La atmósfera en la habitación bajó ligeramente. Dejar escapar a los cabecillas significaba potenciales represalias futuras.

—Segundo —Keith sacó otros papeles con escaneos borrosos y notas manuscritas—, de fragmentos en una trituradora que no tuvieron tiempo de destruir completamente, y un compartimento de caja fuerte bien oculto, recuperamos documentos e inteligencia parciales. Al unirlos, está claro que este lugar era más que una simple «prisión privada» o una herramienta para vengarse de nosotros.

Levantó la mirada, su expresión grave.

—Era un «proveedor» estable y a largo plazo. La «mercancía» principal eran hombres lobo vivos —adquiridos mediante trampas, secuestro de proscritos sin vínculos con manadas, y posiblemente otros medios— suministrados a al menos dos instalaciones de investigación biotecnológica bien conectadas. Los documentos mencionan «calidad de muestra», «requisitos de rasgos específicos» y «entregas regulares».

El puño del Tío Jacob se apretó, los nudillos blancos.

—Más preocupante —la voz de Keith bajó aún más—, hay indicaciones dispersas pero claras de que esta instalación tenía vínculos con el «Gremio de Cazadores». Y no una asociación suelta o periférica. Probablemente apoyo financiero o intercambio de inteligencia. Ciertos modelos de equipos en las listas de adquisición, y un indicativo de llamada cifrado utilizado en comunicaciones internas, coinciden con firmas conocidas de ciertas operaciones del Gremio de Cazadores en nuestra base de datos de inteligencia.

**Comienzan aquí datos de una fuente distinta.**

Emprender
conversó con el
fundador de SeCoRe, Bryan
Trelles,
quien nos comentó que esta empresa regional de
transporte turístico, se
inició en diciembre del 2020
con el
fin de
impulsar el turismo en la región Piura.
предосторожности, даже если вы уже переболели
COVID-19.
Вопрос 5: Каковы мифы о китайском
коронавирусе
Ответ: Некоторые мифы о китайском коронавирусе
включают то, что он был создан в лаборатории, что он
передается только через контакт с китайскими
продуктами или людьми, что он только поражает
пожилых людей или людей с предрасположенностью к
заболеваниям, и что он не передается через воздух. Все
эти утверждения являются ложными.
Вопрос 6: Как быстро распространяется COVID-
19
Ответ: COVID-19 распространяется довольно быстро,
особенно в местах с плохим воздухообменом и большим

«Gremio de Cazadores». El nombre bajó la temperatura en el estudio varios grados. Una de las organizaciones humanas más antiguas, obstinadas y peligrosas hostiles a hombres lobo, vampiros y otros. Secretiva en estructura, brutal en método.

—Tercero, y actualmente nuestra pista más directa. —Keith sacó una foto de la parte inferior de la pila—. Una imagen ampliada de una nota con bordes quemados, mostrando una línea de texto impreso y una firma manuscrita. Este documento tipo memo menciona un nombre: Seyoum. Cotejado con fragmentos de otros canales, estamos razonablemente seguros de que se trata de un «Director de Operaciones» o «Controlador Regional» del Gremio de Cazadores con considerable autoridad actualmente en Norteamérica.

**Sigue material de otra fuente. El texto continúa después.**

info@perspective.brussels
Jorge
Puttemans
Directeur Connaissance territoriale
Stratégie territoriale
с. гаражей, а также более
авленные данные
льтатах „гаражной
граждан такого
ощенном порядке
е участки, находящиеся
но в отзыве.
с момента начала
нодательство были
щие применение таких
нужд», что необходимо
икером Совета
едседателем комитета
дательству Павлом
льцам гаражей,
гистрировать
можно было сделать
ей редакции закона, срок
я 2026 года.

Hizo una pausa, asegurándose de que todos lo asimilaran, luego leyó el fragmento clave de la nota:

—«…Dada la hostilidad histórica con la Manada Moonlight, el Director Seyoum ha ordenado que les creemos dificultades persistentes, debilitemos su fuerza periférica y recolectemos muestras de linajes específicos…» Fechado aproximadamente hace un mes.

Hace un mes. Justo cuando una serie de escaramuzas menores dirigidas contra nuestra manada comenzaron a aumentar.

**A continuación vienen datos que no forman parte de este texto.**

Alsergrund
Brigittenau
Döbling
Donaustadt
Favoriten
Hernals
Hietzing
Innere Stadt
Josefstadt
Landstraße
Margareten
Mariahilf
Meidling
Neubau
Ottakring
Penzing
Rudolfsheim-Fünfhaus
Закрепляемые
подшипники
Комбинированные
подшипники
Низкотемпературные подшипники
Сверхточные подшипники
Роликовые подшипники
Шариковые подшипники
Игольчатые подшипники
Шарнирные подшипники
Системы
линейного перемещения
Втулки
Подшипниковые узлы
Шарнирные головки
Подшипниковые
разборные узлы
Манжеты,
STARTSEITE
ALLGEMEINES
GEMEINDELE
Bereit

«Crear dificultades. Debilitar la fuerza periférica. Recolectar muestras de linajes específicos».

Cada palabra en esa nota se sentía como un clavo frío clavado en la conciencia de todos los presentes. Esta era una hostilidad premeditada y dirigida de un enemigo antiguo y peligroso.

Un largo silencio llenó el estudio, roto solo por el crepitar de los leños en la chimenea. Pesadez, ira y la sombría tensión de una tormenta que se avecina flotaban en el aire.

Me quedé allí, sintiendo el peso asentarse sobre mis hombros. Mi primer día oficial en la reunión, y estas eran las noticias. Miré el pensativo perfil de Padre, los ojos fríamente agudos de Madre, la rabia contenida del Tío Jacob, el agotamiento del Tío Keith… y los labios apretados de Lex.

Mis días de ser la chica salvaje habían terminado de verdad.